# Dataset entries:
---------------
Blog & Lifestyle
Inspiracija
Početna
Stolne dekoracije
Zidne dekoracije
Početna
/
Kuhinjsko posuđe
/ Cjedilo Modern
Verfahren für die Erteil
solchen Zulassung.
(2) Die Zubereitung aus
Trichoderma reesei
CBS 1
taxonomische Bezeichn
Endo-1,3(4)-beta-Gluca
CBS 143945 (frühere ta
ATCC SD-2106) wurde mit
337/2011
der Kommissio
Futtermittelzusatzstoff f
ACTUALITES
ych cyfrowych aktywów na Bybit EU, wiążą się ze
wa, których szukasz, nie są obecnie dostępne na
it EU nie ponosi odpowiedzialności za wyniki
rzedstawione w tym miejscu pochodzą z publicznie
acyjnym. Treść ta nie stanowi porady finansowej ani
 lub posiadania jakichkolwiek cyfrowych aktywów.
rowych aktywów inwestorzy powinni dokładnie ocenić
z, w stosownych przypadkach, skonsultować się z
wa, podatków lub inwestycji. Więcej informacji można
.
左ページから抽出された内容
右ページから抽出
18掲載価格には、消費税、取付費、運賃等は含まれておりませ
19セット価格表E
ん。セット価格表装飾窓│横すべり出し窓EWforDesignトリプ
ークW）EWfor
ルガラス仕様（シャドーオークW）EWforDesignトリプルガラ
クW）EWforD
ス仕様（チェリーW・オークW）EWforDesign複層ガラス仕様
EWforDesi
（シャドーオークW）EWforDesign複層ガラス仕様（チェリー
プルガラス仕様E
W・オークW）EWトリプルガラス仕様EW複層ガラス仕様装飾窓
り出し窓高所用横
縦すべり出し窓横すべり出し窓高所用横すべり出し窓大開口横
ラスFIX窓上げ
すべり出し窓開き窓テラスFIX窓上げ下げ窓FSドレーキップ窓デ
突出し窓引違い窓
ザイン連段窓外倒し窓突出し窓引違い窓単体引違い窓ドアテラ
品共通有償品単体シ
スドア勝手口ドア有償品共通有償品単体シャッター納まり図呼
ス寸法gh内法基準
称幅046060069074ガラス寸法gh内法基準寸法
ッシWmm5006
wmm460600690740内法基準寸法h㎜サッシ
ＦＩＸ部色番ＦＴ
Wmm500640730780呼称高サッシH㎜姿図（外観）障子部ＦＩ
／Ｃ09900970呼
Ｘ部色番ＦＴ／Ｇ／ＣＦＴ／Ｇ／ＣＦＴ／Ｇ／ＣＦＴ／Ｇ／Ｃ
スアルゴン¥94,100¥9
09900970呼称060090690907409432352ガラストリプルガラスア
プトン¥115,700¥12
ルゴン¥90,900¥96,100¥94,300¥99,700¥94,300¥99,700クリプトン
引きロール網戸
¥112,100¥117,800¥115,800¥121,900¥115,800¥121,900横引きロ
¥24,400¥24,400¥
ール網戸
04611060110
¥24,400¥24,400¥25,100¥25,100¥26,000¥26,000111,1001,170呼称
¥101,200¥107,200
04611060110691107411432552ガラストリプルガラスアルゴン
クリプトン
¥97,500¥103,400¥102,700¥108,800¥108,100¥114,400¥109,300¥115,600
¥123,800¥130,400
---------------
Starting with the first line of the records, repeat every line up to and including the one containing "it EU nie ponosi odpowiedzialności za wyniki", and nothing else.

# YOUR SOLUTION:
Blog & Lifestyle
Inspiracija
Početna
Stolne dekoracije
Zidne dekoracije
Početna
/
Kuhinjsko posuđe
/ Cjedilo Modern
Verfahren für die Erteil
solchen Zulassung.
(2) Die Zubereitung aus
Trichoderma reesei
CBS 1
taxonomische Bezeichn
Endo-1,3(4)-beta-Gluca
CBS 143945 (frühere ta
ATCC SD-2106) wurde mit
337/2011
der Kommissio
Futtermittelzusatzstoff f
ACTUALITES
ych cyfrowych aktywów na Bybit EU, wiążą się ze
wa, których szukasz, nie są obecnie dostępne na
it EU nie ponosi odpowiedzialności za wyniki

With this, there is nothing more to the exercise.